• **What needs to be done**: From the records below, please print only the lines from the one containing "Melodyne 5 Essential" through the one containing "enregistré une croissance", both included. Skip the pictures.

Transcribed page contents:
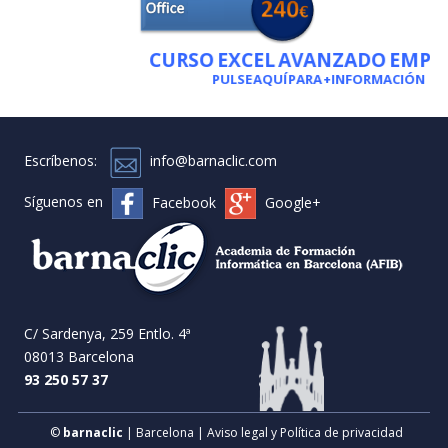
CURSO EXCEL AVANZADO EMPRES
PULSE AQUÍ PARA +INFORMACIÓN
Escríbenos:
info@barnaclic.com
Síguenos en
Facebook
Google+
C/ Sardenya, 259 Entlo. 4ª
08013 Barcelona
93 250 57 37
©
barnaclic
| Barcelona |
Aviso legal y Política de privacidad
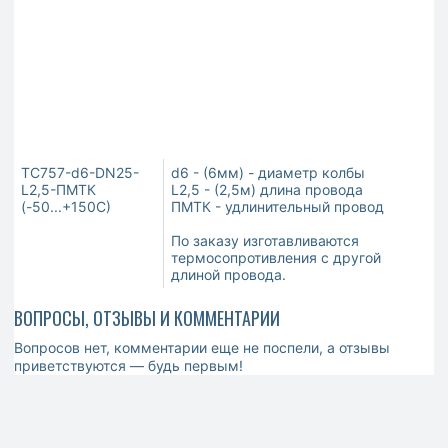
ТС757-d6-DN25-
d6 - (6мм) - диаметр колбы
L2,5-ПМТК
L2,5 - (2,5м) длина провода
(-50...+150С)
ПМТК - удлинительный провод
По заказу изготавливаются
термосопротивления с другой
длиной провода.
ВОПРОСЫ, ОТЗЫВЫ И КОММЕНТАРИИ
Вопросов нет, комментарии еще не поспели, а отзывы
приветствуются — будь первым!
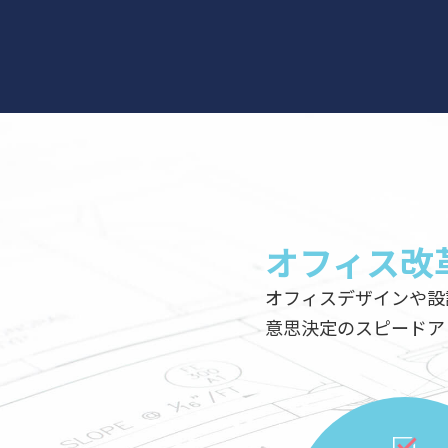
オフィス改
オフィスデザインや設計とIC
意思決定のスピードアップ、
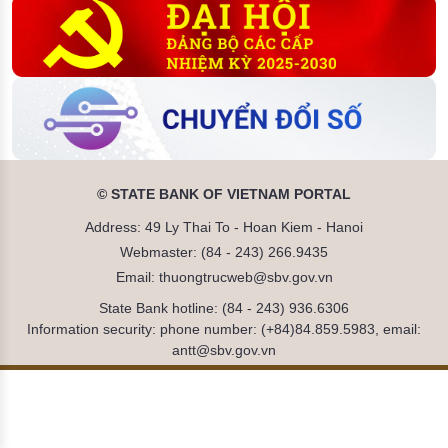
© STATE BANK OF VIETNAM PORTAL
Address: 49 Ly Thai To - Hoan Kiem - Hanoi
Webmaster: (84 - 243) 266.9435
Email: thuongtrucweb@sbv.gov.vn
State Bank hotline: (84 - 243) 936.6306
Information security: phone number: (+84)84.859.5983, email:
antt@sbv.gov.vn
==
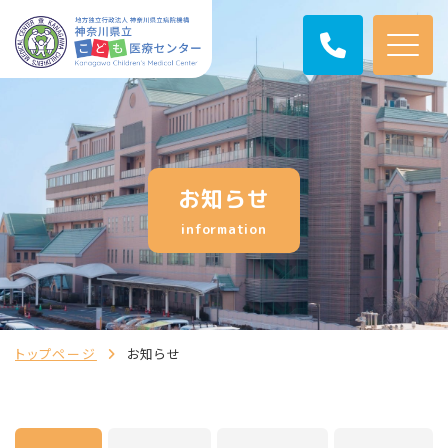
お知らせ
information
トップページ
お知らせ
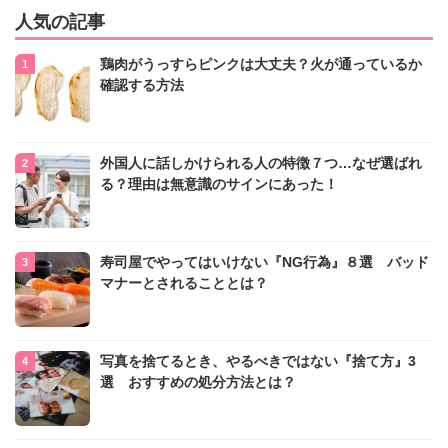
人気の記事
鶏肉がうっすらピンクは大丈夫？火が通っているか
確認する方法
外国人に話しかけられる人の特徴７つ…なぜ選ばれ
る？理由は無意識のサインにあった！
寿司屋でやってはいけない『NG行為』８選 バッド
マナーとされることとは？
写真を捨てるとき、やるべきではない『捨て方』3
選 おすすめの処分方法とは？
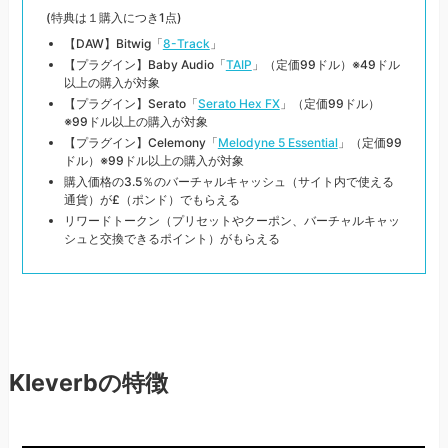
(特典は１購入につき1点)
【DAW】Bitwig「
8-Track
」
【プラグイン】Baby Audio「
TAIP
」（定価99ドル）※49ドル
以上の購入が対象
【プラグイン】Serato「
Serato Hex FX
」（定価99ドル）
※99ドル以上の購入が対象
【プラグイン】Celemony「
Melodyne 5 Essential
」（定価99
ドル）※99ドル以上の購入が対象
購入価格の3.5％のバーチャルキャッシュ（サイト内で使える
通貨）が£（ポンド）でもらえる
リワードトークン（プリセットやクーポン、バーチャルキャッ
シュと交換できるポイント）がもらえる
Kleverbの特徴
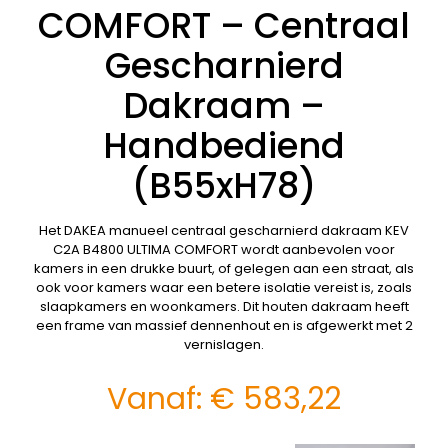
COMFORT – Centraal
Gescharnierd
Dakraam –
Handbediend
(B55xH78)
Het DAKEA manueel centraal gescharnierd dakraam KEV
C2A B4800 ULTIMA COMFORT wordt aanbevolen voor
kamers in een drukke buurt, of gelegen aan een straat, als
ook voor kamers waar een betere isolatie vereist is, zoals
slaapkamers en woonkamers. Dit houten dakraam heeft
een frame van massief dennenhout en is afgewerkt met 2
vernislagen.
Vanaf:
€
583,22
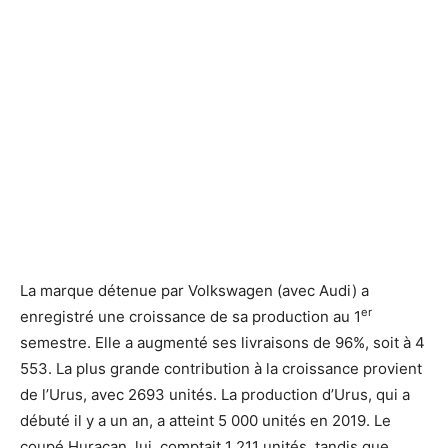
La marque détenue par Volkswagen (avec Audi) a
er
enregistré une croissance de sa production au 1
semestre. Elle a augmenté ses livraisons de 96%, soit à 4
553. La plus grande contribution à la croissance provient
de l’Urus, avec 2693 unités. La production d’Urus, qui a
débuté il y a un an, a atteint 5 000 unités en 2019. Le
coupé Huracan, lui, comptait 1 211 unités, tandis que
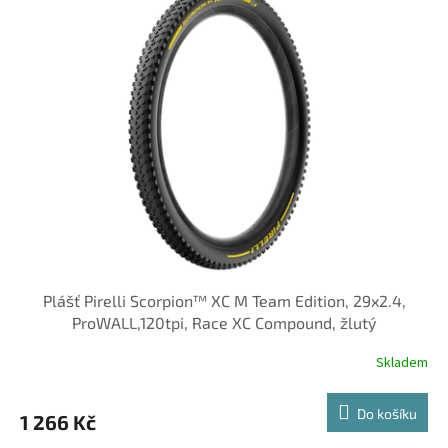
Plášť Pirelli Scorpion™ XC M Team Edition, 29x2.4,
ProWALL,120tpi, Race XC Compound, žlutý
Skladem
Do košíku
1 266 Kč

• **Output of the exercise**:
Melodyne 5 Essential
」（定価99
ドル）※99ドル以上の購入が対象
購入価格の3.5％のバーチャルキャッシュ（サイト内で使える
通貨）が£（ポンド）でもらえる
リワードトークン（プリセットやクーポン、バーチャルキャッ
シュと交換できるポイント）がもらえる
Kleverbの特徴
COMFORT – Centraal
Gescharnierd
Dakraam –
Handbediend
(B55xH78)
Het DAKEA manueel centraal gescharnierd dakraam KEV
C2A B4800 ULTIMA COMFORT wordt aanbevolen voor
kamers in een drukke buurt, of gelegen aan een straat, als
ook voor kamers waar een betere isolatie vereist is, zoals
slaapkamers en woonkamers. Dit houten dakraam heeft
een frame van massief dennenhout en is afgewerkt met 2
vernislagen.
Vanaf:
€
583,22
La marque détenue par Volkswagen (avec Audi) a
er
enregistré une croissance de sa production au 1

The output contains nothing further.